Yes, once the draft is finalized, it will be converted to markdown and submitted as a PR to the linked directory. There aren't any 2020 chapters checked in yet, so it 404s. Here's the 2019 chapter for reference: https://github.com/HTTPArchive/almanac.httparchive.org/blob/main/src/content/en/2019/markup.md

The Chapter Lifecycle doc has some info on transitioning from draft to publication. Let me know if you have any questions not answered there.

rviscomi on 26 Oct 2020

Good progress all!

A few admin things and the like that should be in the markdown pull request, as seen other chapters make some mistakes here which required correcting so thought I’d give you the heads up on these:

Please include the meta data at the top. See last years chapter as an example and your discussion thread id for this year is 2039.
Please include an Introduction and a Conclusion (see you already have this covered but gonna copy and paste this list for others 🙂)
Please start with ## Introduction - the chapter tile and hero image will automatically be added by our templates.
Please ensure paragraphs are entered on one line and not line-breaked every 80 characters (which makes it difficult to edit or make corrections without reordering them all).
Other chapters should be linked like ./css or ../2019/markup for 2019 chapters so they are relative links and work across translations.
Please include Figure markup - see the Figures wiki - including captions, descriptions, sheets link and sql query link.
Please include Fallback png images (for mobile where we don’t embed the sheets iframe) and also any external images you want to include.
Please size your images appropriately and ideally compress them using https://tinypng.com/ (we have a GitHub Action to compress images but find tinypng.com does a better job)
Please give all fall back images meaningful file names (e.g. top-elements.png rather than fig1.png)
Authors all get a short bio - see last years chapter for an example. This isn’t part of the Chapter markdown and don’t have the file to save that to yet (but will have soon!) so just a heads up for now. Can comment here with your bio and we’ll to git add later.
We’ll need a featured quote and 3 stats for the home page - see last years quotes for examples. Again don’t have the file ready for that just yet. We’ll do this last once the chapter has been edited but again good to start thinking about it.
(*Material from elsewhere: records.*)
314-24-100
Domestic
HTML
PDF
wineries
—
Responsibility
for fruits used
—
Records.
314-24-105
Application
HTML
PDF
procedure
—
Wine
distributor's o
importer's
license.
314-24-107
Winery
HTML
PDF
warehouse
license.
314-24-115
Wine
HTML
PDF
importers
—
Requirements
Think that’s all for now but I’m sure I’ll think up more rules to make your life more painful if I can! 😉

bazzadp on 26 Oct 2020

👍2

79% of documents checked with the W3C HTML checker (validator) have errors

Earlier today I added a counter to https://validator.w3.org/nu/stats.html that collects data on how many documents checked by the W3C HTML checker have errors. See the Conformance: Documents with errors row.
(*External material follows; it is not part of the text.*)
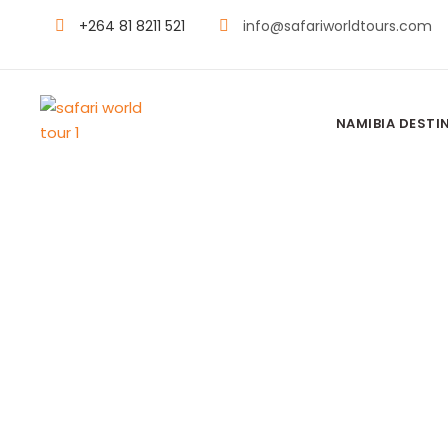
+264 81 8211 521
info@safariworldtours.com
NAMIBIA DESTI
So far it looks like about 79% of the documents it sees have errors — and so about 21% have zero errors.

sideshowbarker on 28 Oct 2020

👀1 👍1

That’s some impressive stats @sideshowbarker, thanks for sharing this!

catalinred on 28 Oct 2020

79% of documents checked with the W3C HTML checker (validator) have errors

…! I felt free to add a reference in our conclusion (and to perhaps point to this elsewhere)—thanks for sharing @sideshowbarker!

j9t on 28 Oct 2020

They are interesting stats alright, but I do have some concerns about including them.
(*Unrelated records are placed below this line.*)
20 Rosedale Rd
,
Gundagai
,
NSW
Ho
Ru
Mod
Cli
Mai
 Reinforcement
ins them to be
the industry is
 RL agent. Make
These are tests run through the W3C Validator so could be at any point in the development cycle, whereas the rest of our stats are on published websites. Presumably only the 56% of GET-based requests are actual websites, and even then they could be development sites?

Surely it is a good thing that developers are running sites through this tool (and hopefully) correcting their HTML errors? And if that takes several attempts Then you're gonna stop when you're finally validated so could have 9 fails and only 1 success - making it look like only 10% of requests pass but in this (somewhat contrived) example 100% of sites now have valid HTML. Do we really wanna call out that developers are validating their HTML and finding errors?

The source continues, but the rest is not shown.